By selecting a methodology, you work will gain a credibility that will help you build trust within your organization. But more than that, you will have a guide that keeps you focused, and shows you the smaller goals to keep you on track during the months it can take to complete the process.
This is probably the most important phase of CRISP-DM as it lays the ground work for the entire analytics process. It isn’t just about learning the business process, it’s also about defining the goal and building expectations for your results. If you get this right, there is no guarantee of a successful result, but if you don’t get it all right, you will likely spend months that will not end well.
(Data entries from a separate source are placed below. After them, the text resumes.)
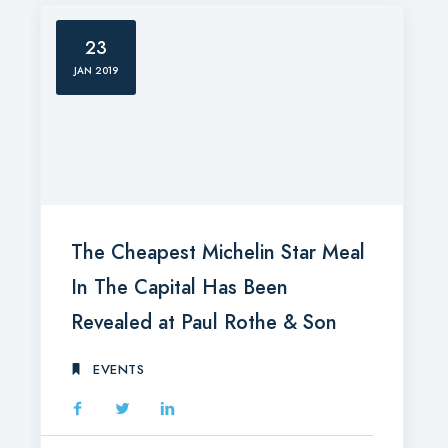
23
JAN 2019
The Cheapest Michelin Star Meal
In The Capital Has Been
Revealed at Paul Rothe & Son
EVENTS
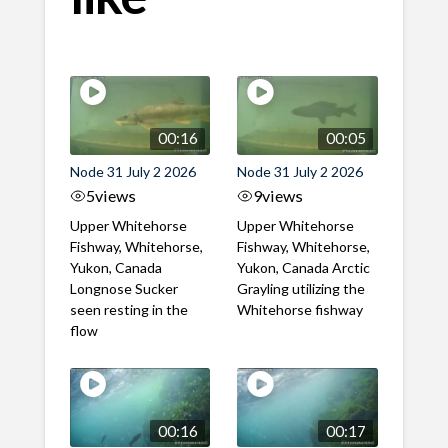
00:16
00:05
Node 31 July 2 2026
Node 31 July 2 2026
5
views
9
views
Upper Whitehorse
Upper Whitehorse
Fishway, Whitehorse,
Fishway, Whitehorse,
Yukon, Canada
Yukon, Canada Arctic
Longnose Sucker
Grayling utilizing the
seen resting in the
Whitehorse fishway
flow
00:16
00:17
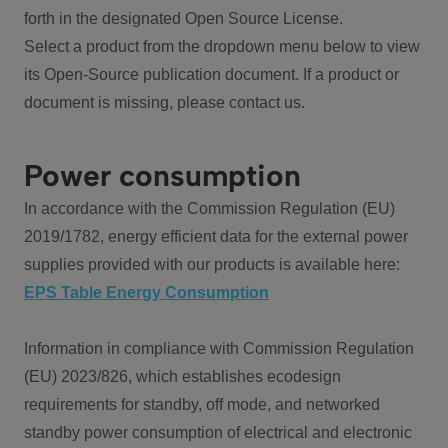
forth in the designated Open Source License.
Select a product from the dropdown menu below to view
its Open-Source publication document. If a product or
document is missing, please contact us.
Power consumption
In accordance with the Commission Regulation (EU)
2019/1782, energy efficient data for the external power
supplies provided with our products is available here:
EPS Table Energy Consumption
Information in compliance with Commission Regulation
(EU) 2023/826, which establishes ecodesign
requirements for standby, off mode, and networked
standby power consumption of electrical and electronic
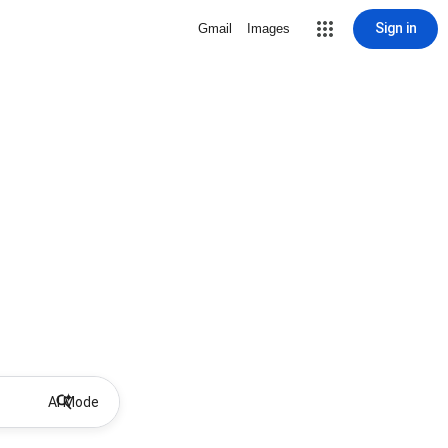
Sign in
Gmail
Images
AI Mode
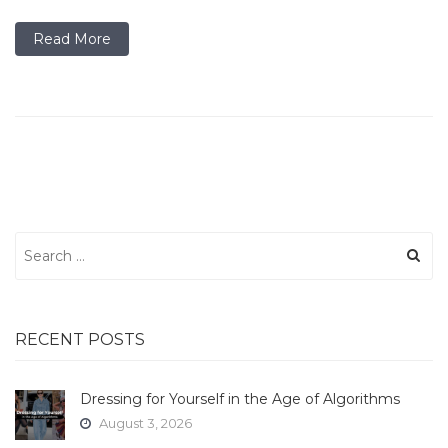
Read More
Search
for:
RECENT POSTS
Dressing for Yourself in the Age of Algorithms
August 3, 2026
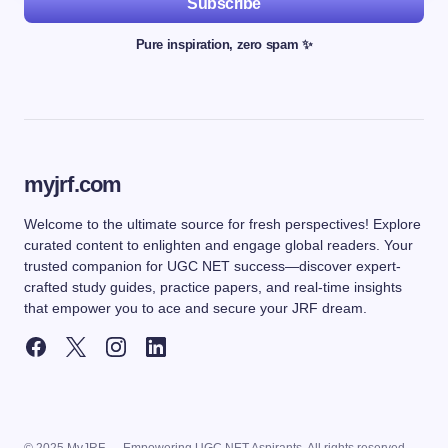
Subscribe
Pure inspiration, zero spam ✨
myjrf.com
Welcome to the ultimate source for fresh perspectives! Explore
curated content to enlighten and engage global readers. Your
trusted companion for UGC NET success—discover expert-
crafted study guides, practice papers, and real-time insights
that empower you to ace and secure your JRF dream.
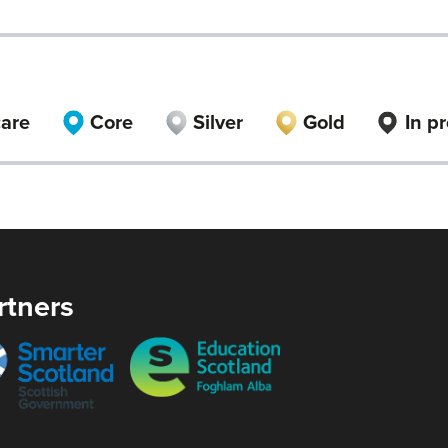
care
Core
Silver
Gold
In p
rtners
er
Education
and
Scotland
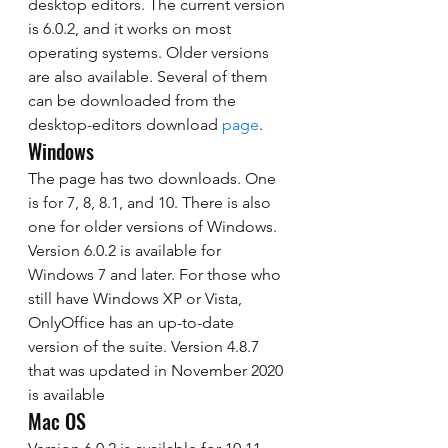
desktop editors. The current version 
is 6.0.2, and it works on most 
operating systems. Older versions 
are also available. Several of them 
can be downloaded from the 
desktop-editors download 
page
. 
Windows 
The page has two downloads. One 
is for 7, 8, 8.1, and 10. There is also 
one for older versions of Windows. 
Version 6.0.2 is available for 
Windows 7 and later. For those who 
still have Windows XP or Vista, 
OnlyOffice has an up-to-date 
version of the suite. Version 4.8.7 
that was updated in November 2020 
is available 
Mac OS 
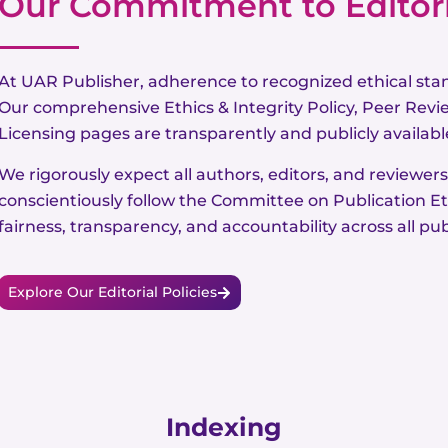
Our Commitment to Editoria
At UAR Publisher, adherence to recognized ethical sta
Our comprehensive Ethics & Integrity Policy, Peer Revie
Licensing pages are transparently and publicly available
We rigorously expect all authors, editors, and reviewers
conscientiously follow the Committee on Publication Et
fairness, transparency, and accountability across all pub
Explore Our Editorial Policies
Indexing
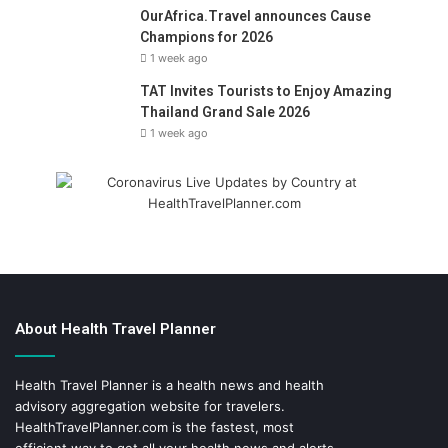
OurAfrica.Travel announces Cause
Champions for 2026
1 week ago
TAT Invites Tourists to Enjoy Amazing
Thailand Grand Sale 2026
1 week ago
About Health Travel Planner
Health Travel Planner is a health news and health
advisory aggregation website for travelers.
HealthTravelPlanner.com
is the fastest, most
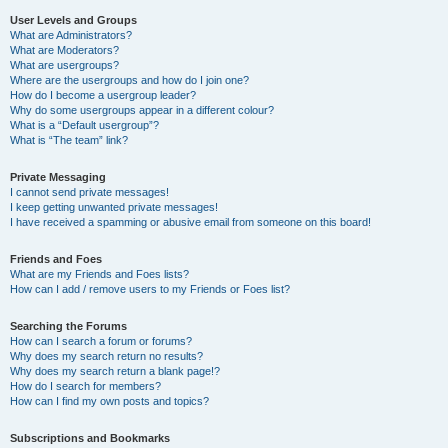
User Levels and Groups
What are Administrators?
What are Moderators?
What are usergroups?
Where are the usergroups and how do I join one?
How do I become a usergroup leader?
Why do some usergroups appear in a different colour?
What is a “Default usergroup”?
What is “The team” link?
Private Messaging
I cannot send private messages!
I keep getting unwanted private messages!
I have received a spamming or abusive email from someone on this board!
Friends and Foes
What are my Friends and Foes lists?
How can I add / remove users to my Friends or Foes list?
Searching the Forums
How can I search a forum or forums?
Why does my search return no results?
Why does my search return a blank page!?
How do I search for members?
How can I find my own posts and topics?
Subscriptions and Bookmarks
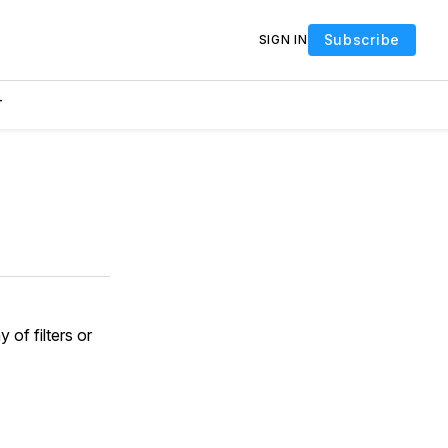
Subscribe
SIGN IN
T
y of filters or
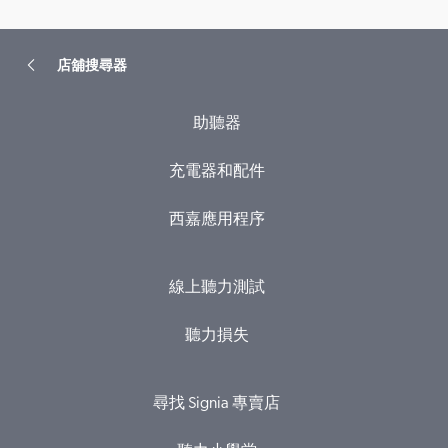
店舖搜尋器
助聽器
充電器和配件
西嘉應用程序
線上聽力測試
聽力損失
尋找 Signia 專賣店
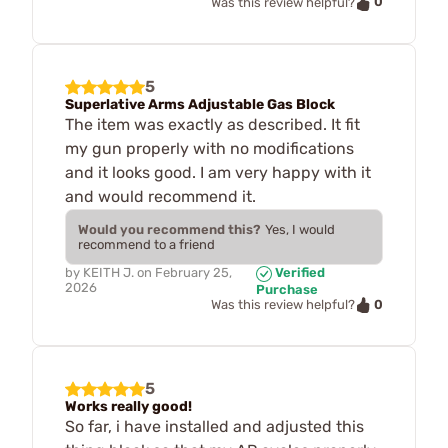
0
Was this review helpful?
5
Superlative Arms Adjustable Gas Block
The item was exactly as described. It fit
my gun properly with no modifications
and it looks good. I am very happy with it
and would recommend it.
Would you recommend this?
Yes, I would
recommend to a friend
by
KEITH J.
on
February 25,
Verified
2026
Purchase
0
Was this review helpful?
5
Works really good!
So far, i have installed and adjusted this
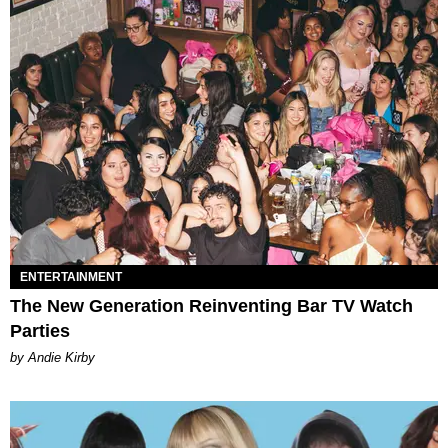
ENTERTAINMENT
The New Generation Reinventing Bar TV Watch
Parties
by Andie Kirby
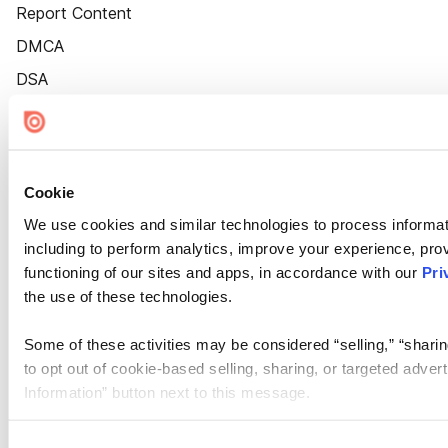
Report Content
DMCA
DSA
Accessibility
Cookie Settings
Cookie
We use cookies and similar technologies to process informat
including to perform analytics, improve your experience, prov
functioning of our sites and apps, in accordance with our
Pri
the use of these technologies.
Some of these activities may be considered “selling,” “sharin
to opt out of cookie-based selling, sharing, or targeted adver
Information” button next to this message.
Please note that your opt-out preference is stored at the br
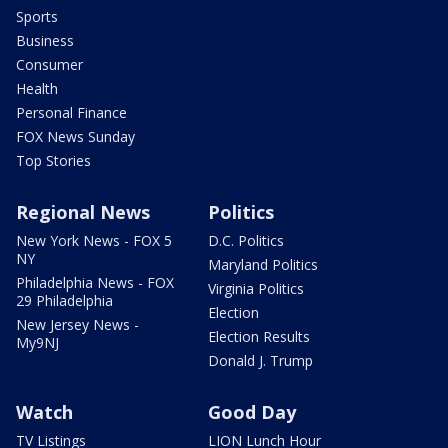
Sports
Business
Consumer
Health
Personal Finance
FOX News Sunday
Top Stories
Regional News
Politics
New York News - FOX 5
D.C. Politics
NY
Maryland Politics
Philadelphia News - FOX
Virginia Politics
29 Philadelphia
Election
New Jersey News -
Election Results
My9NJ
Donald J. Trump
Watch
Good Day
TV Listings
LION Lunch Hour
Once you have a goal and you know what you have to do, you have to be able to recreate the business logic in the data you are given. You will read all of the documentation on data you can find, but you will spend a lot of time experimenting and testing the data to see what you can do with it.
During this phase you will need to see if you can define the population and the target variable. It’s also a good idea to try and use what data you have gathered to this point to try and rapid prototype a test model to see what you can do.
During this phase, you will earnestly and carefully prepare the data and create new data that clarifies the existing data when necessary. A large part of this phase will be put into simulating the conditions using past data that you will have when the model is run. This will take about 80% of the entire process in time and effort.
This phase is usually considered the most fun by modellers. You will try different models, or a combination of models, to find which combination provides the most realable and useful result to your organization.
There are a lot of ways to test a model to make sure it will work. Simulation testing on other years, statistical tests and, my personal favourite, pilot testing.
Models do not always get to live in their final home feeding on the same data they are given when they are built. Converting models to run in a production environment can take a long time, and occasionally, nearly as long as you took to actually build the model itself.
Notice all the arrows. The process does not just go forward, it also goes backwards. You will discover things you did not know before, if you are doing a good job. Sometimes a discovery will cause you to go back and make changes to a previous phase. This is a good thing. Predictive Analytics is an “iterative” process, which means it goes backwards to earlier phases when needed, by design.
This is the process that we use, and we refer to it often, which is why we put it into its own page to serve as a continuous reference.